L’inespéré

Personne n’avait imaginé cela. Les plus fervents des Juifs attendaient un bonheur sans fin. Un nouveau David serait roi. Mais la résurrection de Jésus était tout autre chose. Il avait vaincu la mort. Il surgissait de l’invisible. Il ouvrait les portes de l’au-delà.

Le Brun l’a représenté qui jaillit du tombeau environné d’anges et qui s’élance parmi les nuées du ciel. C’est bien cela.

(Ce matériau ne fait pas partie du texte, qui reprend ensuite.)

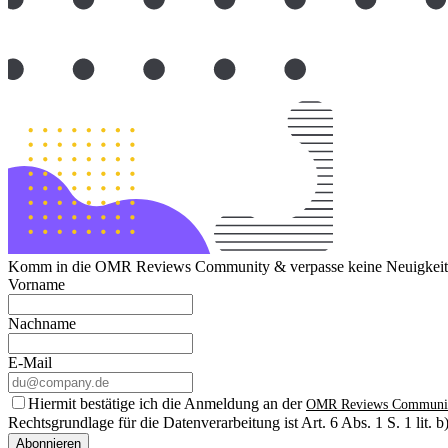
Komm in die OMR Reviews Community & verpasse keine Neuigkeite
Vorname
Nachname
E-Mail
Hiermit bestätige ich die Anmeldung an der
OMR Reviews Communi
Rechtsgrundlage für die Datenverarbeitung ist Art. 6 Abs. 1 S. 1 lit
Abonnieren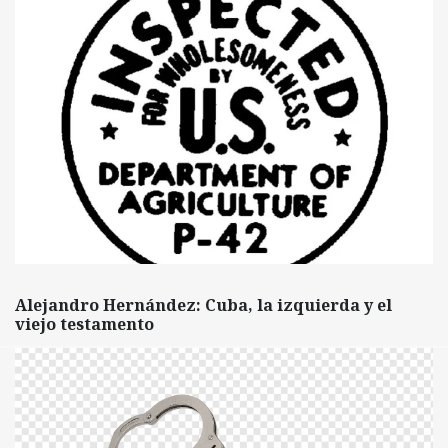
Alejandro Hernández: Cuba, la izquierda y el
viejo testamento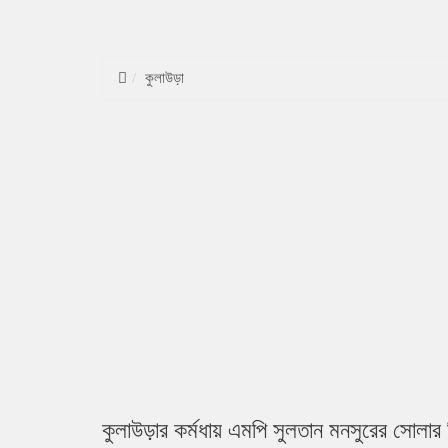
কুলাউড়া
কুলাউড়ার কর্মধায় এমপি সুলতান মনসুরের সোলার 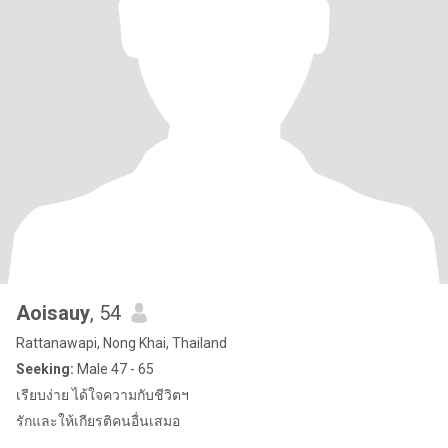
Aoisauy
, 54
Rattanawapi, Nong Khai, Thailand
Seeking:
Male 47 - 65
เรียบง่าย ได้ใจความกับชีวิตฯ
รักและให้เกียรติคนอื่นเสมอ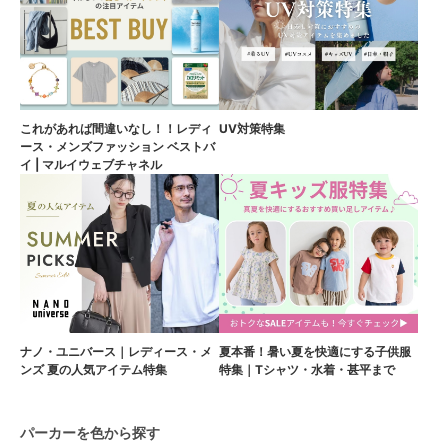
これがあれば間違いなし！！レディ
UV対策特集
ース・メンズファッション ベストバ
イ | マルイウェブチャネル
ナノ・ユニバース｜レディース・メ
夏本番！暑い夏を快適にする子供服
ンズ 夏の人気アイテム特集
特集｜Tシャツ・水着・甚平まで
パーカーを色から探す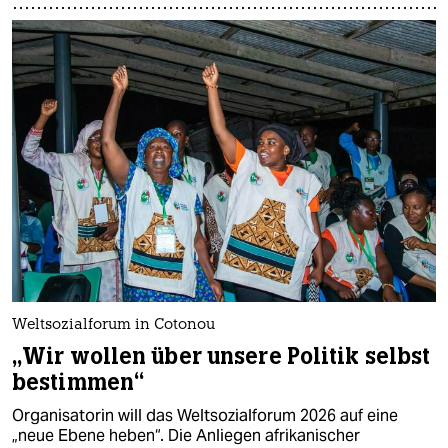
epaper login
Weltsozialforum in Cotonou
„Wir wollen über unsere Politik selbst
bestimmen“
Organisatorin will das Weltsozialforum 2026 auf eine
„neue Ebene heben“. Die Anliegen afrikanischer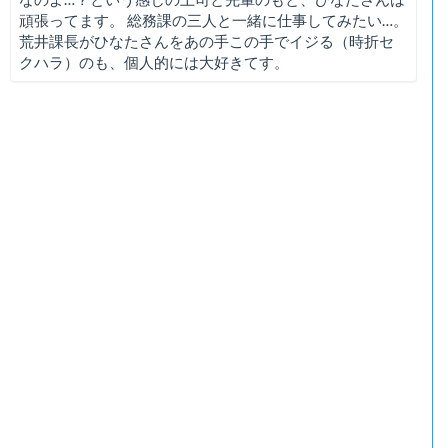
頑張ってます。 総務課の三人と一緒に仕事してみたい…。
荒井課長がひなたさんをあの手この手でイジる（時折セ
クハラ）のも、個人的には大好きてす。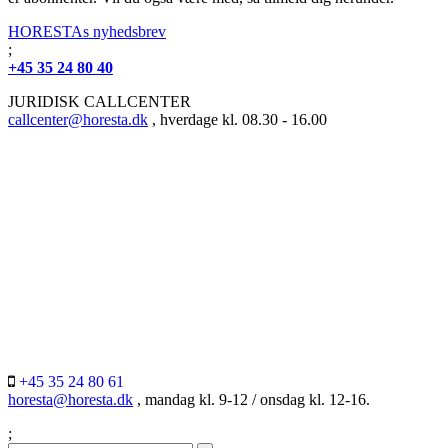
HORESTAs nyhedsbrev
;
+45 35 24 80 40
JURIDISK CALLCENTER
callcenter@horesta.dk
, hverdage kl. 08.30 - 16.00
+45 35 24 80 61
horesta@horesta.dk
, mandag kl. 9-12 / onsdag kl. 12-16.
;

Un mot m’est venu : l’inespéré.

Plus tard, on se souviendra que Jésus avait expliqué qu’il devait mourir et puis revivre. On se rappellera qu’il avait dit à Marie de Béthanie : « Je suis la résurrection et la vie » (Jean 11,25). On trouvera dans les Écritures des annonces voilées de la résurrection. Par exemple : « Si je traverse les ravins de la mort, je ne crains aucun mal » (Psaume 22). Mais qui avait compris ?

Nous fêtons Pâques dans un contexte de grande incertitude. De quoi demain sera-t-il fait ? Nous prions pour notre pays, pour le monde et pour l’Église, mais sans arriver à imaginer comment Dieu nous exaucera.

Nous devons savoir que Dieu a pour habitude de nous surprendre, mais toujours en bien. Méditant sur la mort et l’au-delà, le Père Auguste Valensin écrivait : « Il est impossible que Dieu me déçoive, l’hypothèse seule est énorme ! » Quand vient l’heure d’un renouveau, on découvre ce que Dieu avait préparé en secret, et qu’on n’avait pas vu. Seul celui qui a semé le grain sait qu’il germera et portera fruit. Le promeneur ne voit qu’une terre sans vie.

L’histoire de l’Église est faite d’une longue suite de résurrections. Au milieu du 12e siècle, qui aurait imaginé François d’Assise ? Au milieu du 20e, Jean XXIII, le Concile et Jean-Paul II ?

Il en est parfois de même dans l’histoire des nations. Pendant l’interminable Guerre de Cent Ans, qui aurait pu imaginer Jeanne d’Arc ?

La lumière de Pâques nous interdit de perdre espoir. Si ceux qui travaillent à un avenir meilleur nous semblaient le faire en vain, nous aurions tort. Si la colère et le dépit étaient les sentiments qui nous dominent, nous ferions injure à Dieu.

Les disciples qui faisaient route vers Emmaüs étaient comme écrasés de tristesse. Le Ressuscité les rejoint, sans qu’ils le reconnaissent encore. Il leur fait ce reproche : « Esprits sans intelligence ! Comme votre cœur est lent à croire ! »

Le jour baissait, mais soudain, ce fut comme un feu.